Monday 16th October 2006

The only thing worse than going into a shop to buy camp, expensive conditioner is going into a shop to buy camp, expensive conditioner and discovering it’s on three for two and thus feeling duty-bound to make a bulk purchase for maximum cost efficiency.

One with curly, foppish locks such as mine is at massive risk of having their sexuality typecast by the cashier if he stumbles to the till weighed down by armfuls of bargainacious hair-care products. So, what can you do if you wish to escape the chemist without setting off every member of staffs’ gaydar in the process?

I can think of only one solution (apart from a haircut): reassert your heterosexuality by buying a massive pack of condoms.

This is a plan which must be effected carefully. Choice of condom packet is key to its success.

First comes the size: a three-pack looks like a throwaway purchase intended to distract attention from three bottles of rather-too-good conditioner, while a fifty-two pack is just a bit too heterosexual and implies that you should really start up some kind of wholesale deal with both a condom and a conditioner manufacturer to sate your clearly overwhelming need for both.

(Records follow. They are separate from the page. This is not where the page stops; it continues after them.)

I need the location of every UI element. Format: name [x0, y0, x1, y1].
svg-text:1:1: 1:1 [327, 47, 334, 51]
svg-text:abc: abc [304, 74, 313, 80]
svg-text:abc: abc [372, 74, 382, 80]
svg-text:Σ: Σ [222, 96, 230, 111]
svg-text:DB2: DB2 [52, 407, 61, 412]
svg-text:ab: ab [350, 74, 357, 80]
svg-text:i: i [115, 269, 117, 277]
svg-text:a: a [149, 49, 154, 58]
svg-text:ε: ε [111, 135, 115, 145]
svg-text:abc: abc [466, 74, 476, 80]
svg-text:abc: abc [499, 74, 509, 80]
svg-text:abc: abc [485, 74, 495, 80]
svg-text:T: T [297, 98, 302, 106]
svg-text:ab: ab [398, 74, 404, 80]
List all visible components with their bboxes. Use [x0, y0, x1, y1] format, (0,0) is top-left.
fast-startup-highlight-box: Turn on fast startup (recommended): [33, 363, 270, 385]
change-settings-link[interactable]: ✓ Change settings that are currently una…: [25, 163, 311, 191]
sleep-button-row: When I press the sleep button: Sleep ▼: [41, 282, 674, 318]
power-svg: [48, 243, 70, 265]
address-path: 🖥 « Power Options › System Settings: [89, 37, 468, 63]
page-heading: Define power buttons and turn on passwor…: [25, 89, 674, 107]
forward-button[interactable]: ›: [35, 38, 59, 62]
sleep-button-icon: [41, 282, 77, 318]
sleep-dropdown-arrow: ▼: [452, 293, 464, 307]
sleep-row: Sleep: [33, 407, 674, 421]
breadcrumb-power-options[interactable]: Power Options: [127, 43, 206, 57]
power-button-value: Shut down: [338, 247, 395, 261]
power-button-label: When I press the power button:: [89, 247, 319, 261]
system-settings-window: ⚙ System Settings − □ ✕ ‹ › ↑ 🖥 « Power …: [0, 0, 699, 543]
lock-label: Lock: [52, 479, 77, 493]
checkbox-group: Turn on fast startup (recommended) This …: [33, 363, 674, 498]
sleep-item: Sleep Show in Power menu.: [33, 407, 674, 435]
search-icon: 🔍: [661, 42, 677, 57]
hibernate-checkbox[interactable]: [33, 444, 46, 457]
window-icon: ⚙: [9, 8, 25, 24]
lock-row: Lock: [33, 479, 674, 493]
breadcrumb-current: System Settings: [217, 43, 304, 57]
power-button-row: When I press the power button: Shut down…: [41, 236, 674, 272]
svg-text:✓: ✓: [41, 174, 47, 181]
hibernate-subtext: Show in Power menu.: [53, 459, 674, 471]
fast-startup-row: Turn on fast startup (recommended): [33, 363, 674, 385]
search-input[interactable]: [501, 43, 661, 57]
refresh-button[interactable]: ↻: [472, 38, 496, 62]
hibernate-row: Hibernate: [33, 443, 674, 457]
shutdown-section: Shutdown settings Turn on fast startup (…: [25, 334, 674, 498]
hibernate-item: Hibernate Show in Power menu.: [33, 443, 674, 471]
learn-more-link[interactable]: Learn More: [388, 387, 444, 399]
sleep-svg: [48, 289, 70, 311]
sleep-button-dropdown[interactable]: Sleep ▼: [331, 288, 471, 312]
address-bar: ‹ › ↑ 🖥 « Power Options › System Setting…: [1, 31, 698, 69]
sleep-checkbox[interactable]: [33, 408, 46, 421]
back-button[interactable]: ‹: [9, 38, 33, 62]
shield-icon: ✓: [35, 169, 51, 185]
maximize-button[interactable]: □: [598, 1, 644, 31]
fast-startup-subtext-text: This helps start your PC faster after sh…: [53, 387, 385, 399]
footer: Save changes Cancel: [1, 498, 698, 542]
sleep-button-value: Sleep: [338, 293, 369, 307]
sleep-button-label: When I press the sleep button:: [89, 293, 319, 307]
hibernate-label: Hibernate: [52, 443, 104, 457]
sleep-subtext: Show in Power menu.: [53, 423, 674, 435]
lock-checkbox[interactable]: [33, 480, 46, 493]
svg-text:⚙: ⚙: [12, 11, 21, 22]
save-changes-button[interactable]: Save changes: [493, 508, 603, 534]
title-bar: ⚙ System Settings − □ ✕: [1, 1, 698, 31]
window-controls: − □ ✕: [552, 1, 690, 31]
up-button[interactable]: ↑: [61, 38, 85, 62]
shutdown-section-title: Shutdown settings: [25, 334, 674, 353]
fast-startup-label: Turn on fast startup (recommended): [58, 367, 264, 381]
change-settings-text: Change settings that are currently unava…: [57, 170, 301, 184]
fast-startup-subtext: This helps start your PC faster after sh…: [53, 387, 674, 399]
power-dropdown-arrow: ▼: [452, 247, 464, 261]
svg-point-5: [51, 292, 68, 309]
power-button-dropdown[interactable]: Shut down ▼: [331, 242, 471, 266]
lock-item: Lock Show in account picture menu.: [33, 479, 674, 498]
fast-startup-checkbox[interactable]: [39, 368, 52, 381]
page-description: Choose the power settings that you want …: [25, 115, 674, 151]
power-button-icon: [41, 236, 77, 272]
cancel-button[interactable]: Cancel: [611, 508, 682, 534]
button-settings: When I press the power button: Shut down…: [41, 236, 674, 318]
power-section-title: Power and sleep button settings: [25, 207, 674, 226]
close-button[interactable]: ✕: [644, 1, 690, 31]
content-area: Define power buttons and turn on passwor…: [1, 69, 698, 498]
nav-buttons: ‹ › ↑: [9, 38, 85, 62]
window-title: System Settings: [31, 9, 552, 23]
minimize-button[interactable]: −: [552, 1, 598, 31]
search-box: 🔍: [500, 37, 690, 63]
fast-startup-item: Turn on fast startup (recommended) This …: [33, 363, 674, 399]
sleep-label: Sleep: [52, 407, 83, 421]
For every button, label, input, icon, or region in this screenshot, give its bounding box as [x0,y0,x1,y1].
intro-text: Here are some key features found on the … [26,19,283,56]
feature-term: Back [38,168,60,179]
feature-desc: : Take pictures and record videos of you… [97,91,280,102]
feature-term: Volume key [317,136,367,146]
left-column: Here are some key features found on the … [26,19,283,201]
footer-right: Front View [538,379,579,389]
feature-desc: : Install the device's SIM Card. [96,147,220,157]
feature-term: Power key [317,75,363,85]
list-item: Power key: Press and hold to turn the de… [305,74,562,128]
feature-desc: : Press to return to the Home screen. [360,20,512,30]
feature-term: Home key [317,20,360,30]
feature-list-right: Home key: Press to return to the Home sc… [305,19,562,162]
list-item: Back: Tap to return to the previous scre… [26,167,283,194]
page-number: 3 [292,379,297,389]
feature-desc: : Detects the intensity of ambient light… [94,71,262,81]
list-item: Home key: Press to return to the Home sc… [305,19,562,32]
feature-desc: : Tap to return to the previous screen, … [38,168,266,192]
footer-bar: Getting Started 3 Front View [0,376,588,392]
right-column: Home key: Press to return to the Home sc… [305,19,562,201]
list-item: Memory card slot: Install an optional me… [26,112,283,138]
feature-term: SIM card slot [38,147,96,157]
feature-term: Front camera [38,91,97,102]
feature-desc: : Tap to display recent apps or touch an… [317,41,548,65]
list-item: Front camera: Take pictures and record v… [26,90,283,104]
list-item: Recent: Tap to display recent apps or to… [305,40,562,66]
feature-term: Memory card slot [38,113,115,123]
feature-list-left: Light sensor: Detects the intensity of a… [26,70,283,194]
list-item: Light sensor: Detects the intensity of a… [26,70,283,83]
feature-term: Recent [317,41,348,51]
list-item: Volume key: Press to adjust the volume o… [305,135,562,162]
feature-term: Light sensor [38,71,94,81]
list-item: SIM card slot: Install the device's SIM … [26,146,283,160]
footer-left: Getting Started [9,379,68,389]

Then comes the type. If you accidentally pick up a twelve-pack of extra strong johnnies, then your fate is truly sealed. The conditioner-and-extra-strong-condom-bearing dandy will be a figure immortalised in retail lore, and that’s even if you don’t act all that camp with the cashier. Flavoured condoms, whilst perhaps at first sight an implication of manly, dominant sexual practice, are, in fact, ambiguous in sexuality terms. The best kind is clearly therefore the spermicidal condom, the procurer of which is clearly intending to prevent his highly potent seed from creating unwanted children in some lady-friend.

All of this assumes of course that you aren’t a teenage boy for whom even the idea of buying condoms sends you into fits of uncontrollable giggles. And that you aren’t actually gay.

The best solution, whether buying conditioner or condoms, is to stop bloody worrying what some underpaid checkout assistant makes of your purchase which, by the law of averages, has probably been made by several other people that day who, being big hair-conditioning poofs, are probably more camp than you are.

Comments on “Monday 16th October 2006 | Statto’s ’Blog”

  1. Paw says
    19:38:29 16/10/2006

    It is not logically possible for there to be only one thing "worse than going into a shop to buy camp, expensive conditioner" if there's already "only one thing worse than people who are impolite", which isn't "going into a shop to buy camp, expensive conditioner and discovering it’s on three for two and thus feeling duty-bound to make a bulk purchase for maximum cost efficiency" but "those who wish to impose their impeccable manners upon you". You should get your worseness scale sorted out.

    Of course, there's only one thing worse than any of those, that being pedantry.